7 « People Get Ready » (1985)
En 1985, l’album Flash marque les retrouvailles avec Rod Stewart pour une reprise de Curtis Mayfield. People Get Ready mêle la voix rauque du chanteur et les envolées aériennes du guitariste. Produit par Nile Rodgers, ce disque revient à un style plus mianstream avec neuf chansons sur les onze titres, quand les précédents albums étaient entièrement instrumentaux.
8 « Where Were You » (1989)
L’album Guitar Shop consacre encore un peu plus Jeff Beck dans le monde de la guitare. Les « shredders » des années 80 comme Steve Vai, Joe Satriani ou Yngwie Malmsteen revendiquent son influence. Mais à la différence des guitaristes très démonstratifs qui oublient parfois un peu l’émotion, Jeff Beck utilise son incroyable technique au service d’un discours musical. Where Were You en est un parfait exemple. Un toucher inimitable et un son à la fois flottant et toujours d’une extrême justesse. La paume de la main constamment posée sur la barre de vibrato, en même temps que l’auriculaire contrôle le bouton de volume… tout un art.
9 « Crazy Legs » (1993)
Et pour se démarquer de la vague des guitaristes qui en font des tonnes, Jeff Beck sort au début des années 90 Crazy legs, un album de pur rock’n’roll.
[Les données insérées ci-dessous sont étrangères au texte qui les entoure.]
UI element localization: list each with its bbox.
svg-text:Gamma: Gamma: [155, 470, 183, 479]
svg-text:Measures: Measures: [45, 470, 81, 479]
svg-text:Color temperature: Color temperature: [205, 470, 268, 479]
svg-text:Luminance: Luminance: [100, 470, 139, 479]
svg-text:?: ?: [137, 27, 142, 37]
Le guitar-hero qui a emmené la six-cordes dans des territoires inexplorés sait aussi se souvenir des influences qui ont marqué sa jeunesse. Rien de tel que du bon rockabilly où pour l’occasion le guitariste ressort le mediator, pour jouer dans le style du légendaire Cliff Gallup.
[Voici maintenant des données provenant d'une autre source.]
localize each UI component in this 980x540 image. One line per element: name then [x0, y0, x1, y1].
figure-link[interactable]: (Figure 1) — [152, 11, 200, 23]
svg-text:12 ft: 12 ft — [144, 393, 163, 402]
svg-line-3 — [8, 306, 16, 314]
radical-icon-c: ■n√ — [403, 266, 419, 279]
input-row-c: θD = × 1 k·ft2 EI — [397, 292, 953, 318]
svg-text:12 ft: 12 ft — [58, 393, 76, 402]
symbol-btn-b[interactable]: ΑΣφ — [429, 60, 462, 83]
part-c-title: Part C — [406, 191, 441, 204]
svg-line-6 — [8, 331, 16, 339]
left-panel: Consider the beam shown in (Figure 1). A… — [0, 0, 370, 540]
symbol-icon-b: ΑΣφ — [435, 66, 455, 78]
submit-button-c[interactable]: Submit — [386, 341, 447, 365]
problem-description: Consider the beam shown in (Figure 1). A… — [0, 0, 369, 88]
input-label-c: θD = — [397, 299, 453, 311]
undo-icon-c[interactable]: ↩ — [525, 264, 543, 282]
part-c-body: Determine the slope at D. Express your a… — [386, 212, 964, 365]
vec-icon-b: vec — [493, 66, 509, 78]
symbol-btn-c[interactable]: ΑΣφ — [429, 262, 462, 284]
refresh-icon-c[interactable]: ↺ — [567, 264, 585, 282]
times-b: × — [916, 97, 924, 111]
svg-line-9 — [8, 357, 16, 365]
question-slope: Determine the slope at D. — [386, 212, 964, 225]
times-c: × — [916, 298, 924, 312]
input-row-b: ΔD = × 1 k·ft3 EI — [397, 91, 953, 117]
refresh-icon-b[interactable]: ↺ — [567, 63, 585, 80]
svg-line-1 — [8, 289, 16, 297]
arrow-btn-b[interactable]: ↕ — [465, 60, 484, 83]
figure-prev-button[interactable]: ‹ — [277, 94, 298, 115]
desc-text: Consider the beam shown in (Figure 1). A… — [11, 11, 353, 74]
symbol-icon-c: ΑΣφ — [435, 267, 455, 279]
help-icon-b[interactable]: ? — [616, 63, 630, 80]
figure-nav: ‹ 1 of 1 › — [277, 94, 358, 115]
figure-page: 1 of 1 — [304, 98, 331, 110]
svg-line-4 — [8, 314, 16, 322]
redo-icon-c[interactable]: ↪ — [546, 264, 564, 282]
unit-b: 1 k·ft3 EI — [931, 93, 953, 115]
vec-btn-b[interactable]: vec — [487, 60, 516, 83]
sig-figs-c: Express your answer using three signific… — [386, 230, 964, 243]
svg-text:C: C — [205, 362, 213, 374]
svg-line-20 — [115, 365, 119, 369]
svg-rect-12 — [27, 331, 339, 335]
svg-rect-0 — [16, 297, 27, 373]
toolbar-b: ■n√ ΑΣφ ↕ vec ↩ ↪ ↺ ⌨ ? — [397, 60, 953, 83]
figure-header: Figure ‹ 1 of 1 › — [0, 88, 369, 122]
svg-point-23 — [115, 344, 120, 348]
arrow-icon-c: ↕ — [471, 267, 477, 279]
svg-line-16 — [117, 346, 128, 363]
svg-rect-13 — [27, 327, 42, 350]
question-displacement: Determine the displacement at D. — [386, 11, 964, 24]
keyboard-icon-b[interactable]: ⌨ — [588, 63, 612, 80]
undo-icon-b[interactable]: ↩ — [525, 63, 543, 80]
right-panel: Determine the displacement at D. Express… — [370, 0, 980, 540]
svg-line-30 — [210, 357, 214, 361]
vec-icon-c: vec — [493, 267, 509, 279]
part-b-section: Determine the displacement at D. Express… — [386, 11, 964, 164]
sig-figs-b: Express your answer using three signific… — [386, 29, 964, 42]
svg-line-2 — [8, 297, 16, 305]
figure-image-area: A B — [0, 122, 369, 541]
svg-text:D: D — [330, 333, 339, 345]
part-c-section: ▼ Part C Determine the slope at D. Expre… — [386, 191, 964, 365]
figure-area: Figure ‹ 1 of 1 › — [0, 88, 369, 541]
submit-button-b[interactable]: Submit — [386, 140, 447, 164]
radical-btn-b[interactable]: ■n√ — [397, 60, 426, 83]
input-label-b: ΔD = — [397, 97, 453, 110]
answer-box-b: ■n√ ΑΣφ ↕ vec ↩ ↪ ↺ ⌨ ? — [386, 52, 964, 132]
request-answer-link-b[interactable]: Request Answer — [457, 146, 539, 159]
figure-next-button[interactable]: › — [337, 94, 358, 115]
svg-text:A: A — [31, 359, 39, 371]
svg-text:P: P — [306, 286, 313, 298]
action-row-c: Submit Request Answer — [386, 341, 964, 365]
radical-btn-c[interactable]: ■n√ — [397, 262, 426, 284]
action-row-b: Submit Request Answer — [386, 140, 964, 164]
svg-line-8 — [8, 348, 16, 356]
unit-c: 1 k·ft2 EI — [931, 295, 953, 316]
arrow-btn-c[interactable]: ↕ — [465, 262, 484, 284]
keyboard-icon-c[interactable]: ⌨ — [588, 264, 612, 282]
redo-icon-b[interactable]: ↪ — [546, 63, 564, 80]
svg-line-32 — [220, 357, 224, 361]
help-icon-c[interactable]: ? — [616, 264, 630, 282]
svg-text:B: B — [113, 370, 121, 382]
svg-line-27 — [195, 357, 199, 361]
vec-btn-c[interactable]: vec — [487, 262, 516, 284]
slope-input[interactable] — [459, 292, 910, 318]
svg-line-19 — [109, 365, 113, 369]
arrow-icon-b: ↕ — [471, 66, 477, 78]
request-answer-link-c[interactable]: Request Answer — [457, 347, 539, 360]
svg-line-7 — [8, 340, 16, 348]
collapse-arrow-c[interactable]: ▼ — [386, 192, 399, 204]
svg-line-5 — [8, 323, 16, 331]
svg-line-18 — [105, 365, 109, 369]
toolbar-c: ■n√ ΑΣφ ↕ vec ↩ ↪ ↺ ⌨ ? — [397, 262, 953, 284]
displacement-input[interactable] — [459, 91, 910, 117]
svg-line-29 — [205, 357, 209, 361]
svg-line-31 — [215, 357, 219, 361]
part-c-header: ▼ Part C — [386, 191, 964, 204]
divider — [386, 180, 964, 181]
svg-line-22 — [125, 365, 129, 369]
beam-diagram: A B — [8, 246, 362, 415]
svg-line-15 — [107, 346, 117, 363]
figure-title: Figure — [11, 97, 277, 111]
10 « A Day In The Life » (2007)
Parmi ses nombreuses reprises d’autres artistes, on peut citer sur ces deux dernières décennies surtout Little Wing de Jimi Hendrix et A Day In The Life qui clôt le mythique Sgt. Pepper’s Lonely Hearts Club Band des Beatles. Une façon de se réapproprier le morceau qui force le respect. Faisant fi des paroles, Jeff Beck n’a que la mélodie comme simple moteur musical et donne à la chanson une dimension presque symphonique. Il existe de nombreuses versions, mais celle-ci en 2007 au festival Crossroads d’Eric Clapton est particulièrement émouvante, avec Beck saluant le public à la fin. Un morceau en forme d’épitaphe.